Exercise description
Write out each record in full and exactly as given. Skip any pictures.

Data supplied
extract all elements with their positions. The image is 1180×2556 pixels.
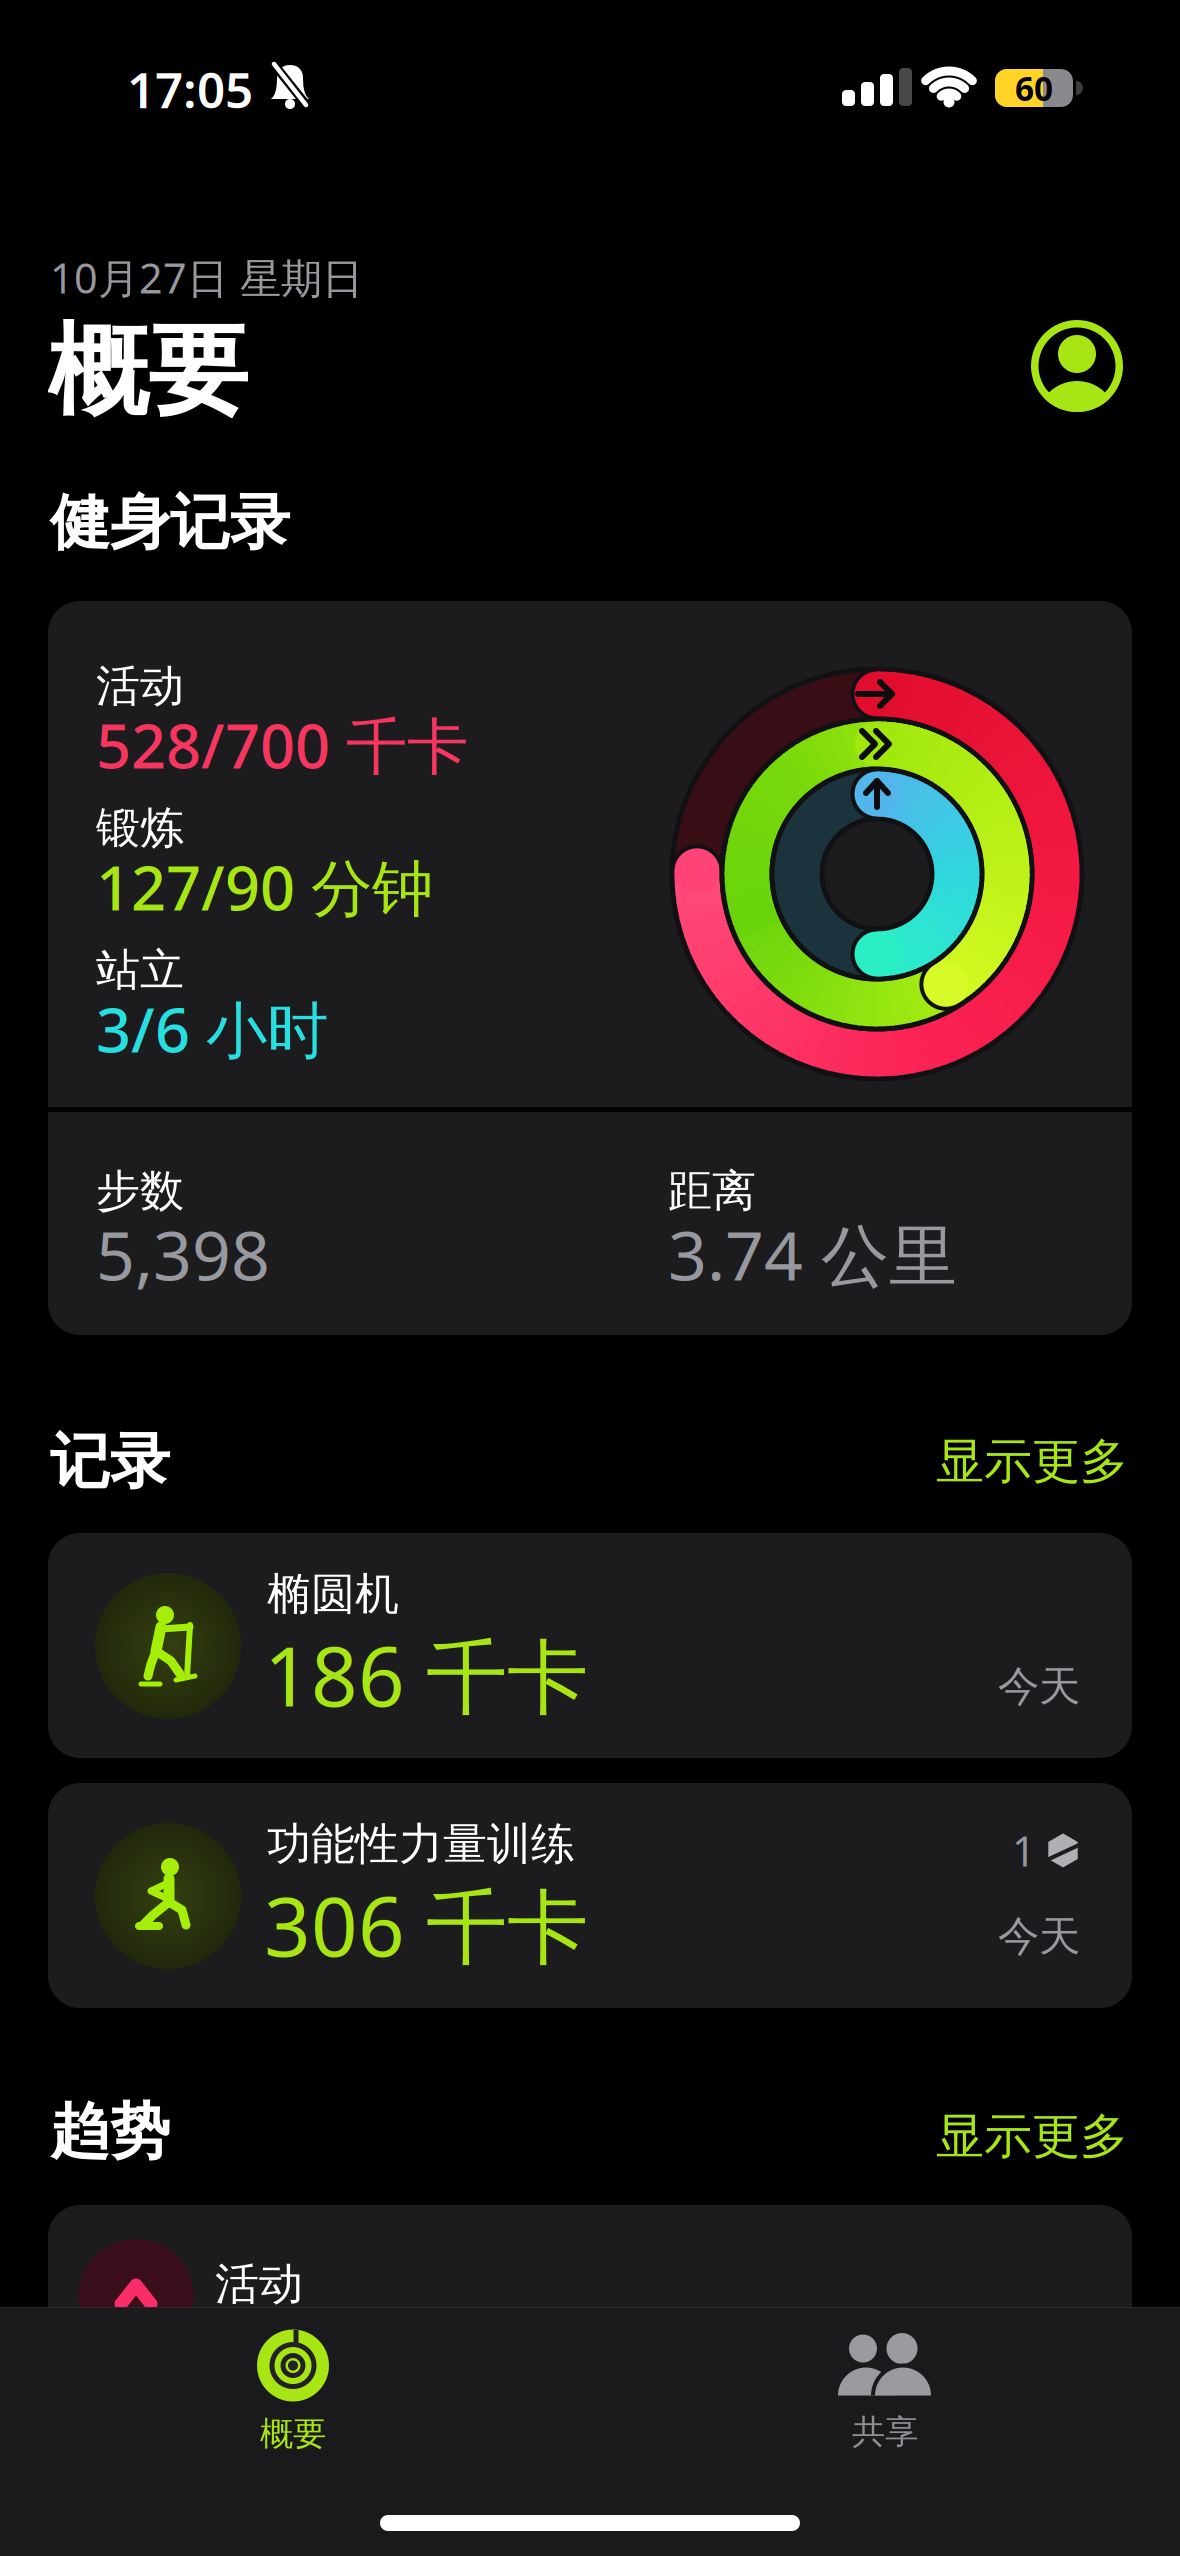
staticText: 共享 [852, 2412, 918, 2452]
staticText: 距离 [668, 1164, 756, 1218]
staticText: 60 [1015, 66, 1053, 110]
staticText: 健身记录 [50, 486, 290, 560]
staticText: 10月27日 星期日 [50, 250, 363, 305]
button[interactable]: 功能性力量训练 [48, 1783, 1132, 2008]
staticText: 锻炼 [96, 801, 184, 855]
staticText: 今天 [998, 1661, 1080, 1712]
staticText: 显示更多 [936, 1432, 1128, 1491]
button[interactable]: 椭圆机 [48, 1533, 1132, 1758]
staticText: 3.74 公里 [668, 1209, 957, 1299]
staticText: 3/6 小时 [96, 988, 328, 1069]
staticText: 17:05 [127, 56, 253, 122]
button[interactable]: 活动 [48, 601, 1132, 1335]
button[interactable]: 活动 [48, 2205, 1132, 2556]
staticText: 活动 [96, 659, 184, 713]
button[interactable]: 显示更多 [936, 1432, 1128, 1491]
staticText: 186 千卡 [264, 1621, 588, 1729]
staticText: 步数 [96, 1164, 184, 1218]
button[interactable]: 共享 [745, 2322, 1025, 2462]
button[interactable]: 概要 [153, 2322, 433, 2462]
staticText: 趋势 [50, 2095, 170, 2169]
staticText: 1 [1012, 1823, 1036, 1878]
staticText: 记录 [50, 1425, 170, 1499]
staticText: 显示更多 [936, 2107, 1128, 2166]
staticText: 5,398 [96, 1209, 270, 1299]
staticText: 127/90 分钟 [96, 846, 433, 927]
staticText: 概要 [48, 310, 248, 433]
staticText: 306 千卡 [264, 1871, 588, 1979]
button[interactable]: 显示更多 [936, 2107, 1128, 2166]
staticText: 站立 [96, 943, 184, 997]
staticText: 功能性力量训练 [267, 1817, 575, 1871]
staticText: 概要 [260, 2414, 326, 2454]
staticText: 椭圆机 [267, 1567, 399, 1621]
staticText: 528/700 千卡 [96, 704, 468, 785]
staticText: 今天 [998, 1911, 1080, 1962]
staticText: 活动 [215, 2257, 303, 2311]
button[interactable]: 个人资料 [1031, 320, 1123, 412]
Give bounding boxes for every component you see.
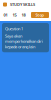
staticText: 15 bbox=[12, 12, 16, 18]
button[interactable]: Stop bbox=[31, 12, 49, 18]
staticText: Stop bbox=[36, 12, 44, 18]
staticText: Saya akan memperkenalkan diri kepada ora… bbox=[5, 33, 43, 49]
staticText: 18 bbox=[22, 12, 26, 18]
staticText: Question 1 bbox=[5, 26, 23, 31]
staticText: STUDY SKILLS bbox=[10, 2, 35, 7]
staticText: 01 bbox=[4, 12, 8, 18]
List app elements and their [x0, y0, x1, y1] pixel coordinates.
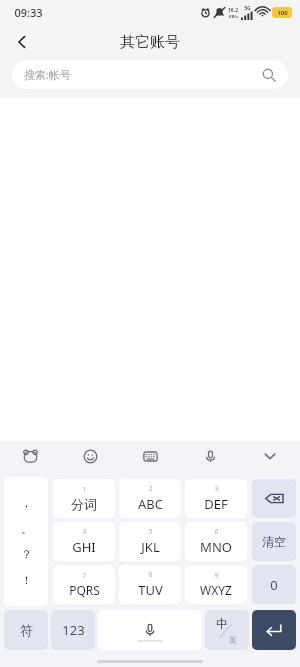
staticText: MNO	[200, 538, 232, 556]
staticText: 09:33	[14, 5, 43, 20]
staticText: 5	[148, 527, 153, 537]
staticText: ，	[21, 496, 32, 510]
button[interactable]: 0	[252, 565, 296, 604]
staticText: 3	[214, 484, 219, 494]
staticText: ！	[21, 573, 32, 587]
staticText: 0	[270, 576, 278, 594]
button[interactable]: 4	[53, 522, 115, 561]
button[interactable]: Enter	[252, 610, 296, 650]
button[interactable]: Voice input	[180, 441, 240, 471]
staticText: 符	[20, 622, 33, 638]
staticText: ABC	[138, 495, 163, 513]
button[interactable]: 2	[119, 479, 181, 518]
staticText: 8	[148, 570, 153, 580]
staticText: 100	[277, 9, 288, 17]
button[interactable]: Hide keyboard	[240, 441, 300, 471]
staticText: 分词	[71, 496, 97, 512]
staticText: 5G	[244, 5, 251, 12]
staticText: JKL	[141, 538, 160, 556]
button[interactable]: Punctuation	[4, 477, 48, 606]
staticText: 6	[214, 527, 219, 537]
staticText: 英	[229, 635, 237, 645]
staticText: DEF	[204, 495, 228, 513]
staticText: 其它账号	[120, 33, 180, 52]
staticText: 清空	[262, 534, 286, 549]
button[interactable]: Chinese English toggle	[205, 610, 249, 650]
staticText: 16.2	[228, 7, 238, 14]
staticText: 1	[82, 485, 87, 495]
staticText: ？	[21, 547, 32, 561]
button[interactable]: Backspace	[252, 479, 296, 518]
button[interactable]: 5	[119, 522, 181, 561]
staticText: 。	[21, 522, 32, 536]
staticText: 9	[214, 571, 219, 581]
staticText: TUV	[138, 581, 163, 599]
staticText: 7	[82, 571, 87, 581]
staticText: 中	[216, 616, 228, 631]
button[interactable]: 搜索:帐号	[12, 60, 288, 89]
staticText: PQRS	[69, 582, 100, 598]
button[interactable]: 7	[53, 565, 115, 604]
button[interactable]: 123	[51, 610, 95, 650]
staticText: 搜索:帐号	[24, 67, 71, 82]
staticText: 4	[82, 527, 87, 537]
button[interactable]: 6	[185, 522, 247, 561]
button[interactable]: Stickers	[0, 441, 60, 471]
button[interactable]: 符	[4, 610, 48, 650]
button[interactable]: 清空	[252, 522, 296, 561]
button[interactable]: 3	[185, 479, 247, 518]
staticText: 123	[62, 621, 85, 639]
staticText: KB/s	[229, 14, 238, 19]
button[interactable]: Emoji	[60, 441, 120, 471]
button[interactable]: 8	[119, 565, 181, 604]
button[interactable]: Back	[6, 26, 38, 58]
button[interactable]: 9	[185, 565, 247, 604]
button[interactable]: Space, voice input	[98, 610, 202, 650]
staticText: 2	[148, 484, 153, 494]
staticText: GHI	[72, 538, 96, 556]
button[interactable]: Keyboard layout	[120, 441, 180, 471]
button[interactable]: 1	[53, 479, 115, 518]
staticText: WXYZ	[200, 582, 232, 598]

Your solution
extract all elements with their positions. The image is 1180×2556 pixels.
staticText: 共享 [852, 2412, 918, 2452]
staticText: 距离 [668, 1164, 756, 1218]
staticText: 60 [1015, 66, 1053, 110]
staticText: 健身记录 [50, 486, 290, 560]
staticText: 10月27日 星期日 [50, 250, 363, 305]
button[interactable]: 功能性力量训练 [48, 1783, 1132, 2008]
staticText: 锻炼 [96, 801, 184, 855]
staticText: 今天 [998, 1661, 1080, 1712]
staticText: 显示更多 [936, 1432, 1128, 1491]
button[interactable]: 椭圆机 [48, 1533, 1132, 1758]
staticText: 3.74 公里 [668, 1209, 957, 1299]
staticText: 3/6 小时 [96, 988, 328, 1069]
staticText: 17:05 [127, 56, 253, 122]
button[interactable]: 活动 [48, 601, 1132, 1335]
button[interactable]: 活动 [48, 2205, 1132, 2556]
staticText: 活动 [96, 659, 184, 713]
button[interactable]: 显示更多 [936, 1432, 1128, 1491]
staticText: 186 千卡 [264, 1621, 588, 1729]
staticText: 步数 [96, 1164, 184, 1218]
button[interactable]: 共享 [745, 2322, 1025, 2462]
button[interactable]: 概要 [153, 2322, 433, 2462]
staticText: 趋势 [50, 2095, 170, 2169]
staticText: 1 [1012, 1823, 1036, 1878]
staticText: 记录 [50, 1425, 170, 1499]
staticText: 显示更多 [936, 2107, 1128, 2166]
staticText: 5,398 [96, 1209, 270, 1299]
staticText: 127/90 分钟 [96, 846, 433, 927]
staticText: 概要 [48, 310, 248, 433]
staticText: 306 千卡 [264, 1871, 588, 1979]
button[interactable]: 显示更多 [936, 2107, 1128, 2166]
staticText: 站立 [96, 943, 184, 997]
staticText: 功能性力量训练 [267, 1817, 575, 1871]
staticText: 概要 [260, 2414, 326, 2454]
staticText: 椭圆机 [267, 1567, 399, 1621]
staticText: 528/700 千卡 [96, 704, 468, 785]
staticText: 今天 [998, 1911, 1080, 1962]
staticText: 活动 [215, 2257, 303, 2311]
button[interactable]: 个人资料 [1031, 320, 1123, 412]
Give bounding boxes for every component you see.
staticText: 15 bbox=[12, 12, 16, 18]
button[interactable]: Stop bbox=[31, 12, 49, 18]
staticText: Stop bbox=[36, 12, 44, 18]
staticText: Saya akan memperkenalkan diri kepada ora… bbox=[5, 33, 43, 49]
staticText: 18 bbox=[22, 12, 26, 18]
staticText: Question 1 bbox=[5, 26, 23, 31]
staticText: STUDY SKILLS bbox=[10, 2, 35, 7]
staticText: 01 bbox=[4, 12, 8, 18]
List app elements and their [x0, y0, x1, y1] pixel coordinates.
staticText: MNO	[200, 538, 232, 556]
staticText: 09:33	[14, 5, 43, 20]
staticText: 5	[148, 527, 153, 537]
staticText: ，	[21, 496, 32, 510]
button[interactable]: 0	[252, 565, 296, 604]
staticText: 3	[214, 484, 219, 494]
staticText: ！	[21, 573, 32, 587]
staticText: 0	[270, 576, 278, 594]
button[interactable]: 4	[53, 522, 115, 561]
button[interactable]: Enter	[252, 610, 296, 650]
button[interactable]: Voice input	[180, 441, 240, 471]
staticText: 符	[20, 622, 33, 638]
staticText: ABC	[138, 495, 163, 513]
button[interactable]: 2	[119, 479, 181, 518]
staticText: 8	[148, 570, 153, 580]
staticText: 100	[277, 9, 288, 17]
button[interactable]: Hide keyboard	[240, 441, 300, 471]
staticText: 分词	[71, 496, 97, 512]
staticText: 5G	[244, 5, 251, 12]
staticText: JKL	[141, 538, 160, 556]
button[interactable]: Punctuation	[4, 477, 48, 606]
staticText: 6	[214, 527, 219, 537]
staticText: 英	[229, 635, 237, 645]
staticText: DEF	[204, 495, 228, 513]
staticText: 其它账号	[120, 33, 180, 52]
staticText: 清空	[262, 534, 286, 549]
button[interactable]: Chinese English toggle	[205, 610, 249, 650]
staticText: 16.2	[228, 7, 238, 14]
staticText: 1	[82, 485, 87, 495]
staticText: ？	[21, 547, 32, 561]
button[interactable]: Backspace	[252, 479, 296, 518]
button[interactable]: 5	[119, 522, 181, 561]
staticText: 。	[21, 522, 32, 536]
staticText: 9	[214, 571, 219, 581]
staticText: TUV	[138, 581, 163, 599]
staticText: 7	[82, 571, 87, 581]
staticText: 中	[216, 616, 228, 631]
button[interactable]: 搜索:帐号	[12, 60, 288, 89]
staticText: PQRS	[69, 582, 100, 598]
button[interactable]: 7	[53, 565, 115, 604]
button[interactable]: 123	[51, 610, 95, 650]
staticText: 搜索:帐号	[24, 67, 71, 82]
staticText: 4	[82, 527, 87, 537]
button[interactable]: 6	[185, 522, 247, 561]
button[interactable]: Stickers	[0, 441, 60, 471]
button[interactable]: 符	[4, 610, 48, 650]
button[interactable]: 清空	[252, 522, 296, 561]
button[interactable]: 3	[185, 479, 247, 518]
staticText: 123	[62, 621, 85, 639]
staticText: KB/s	[229, 14, 238, 19]
button[interactable]: Emoji	[60, 441, 120, 471]
button[interactable]: 8	[119, 565, 181, 604]
button[interactable]: Back	[6, 26, 38, 58]
button[interactable]: 9	[185, 565, 247, 604]
button[interactable]: Space, voice input	[98, 610, 202, 650]
staticText: 2	[148, 484, 153, 494]
staticText: GHI	[72, 538, 96, 556]
button[interactable]: Keyboard layout	[120, 441, 180, 471]
button[interactable]: 1	[53, 479, 115, 518]
staticText: WXYZ	[200, 582, 232, 598]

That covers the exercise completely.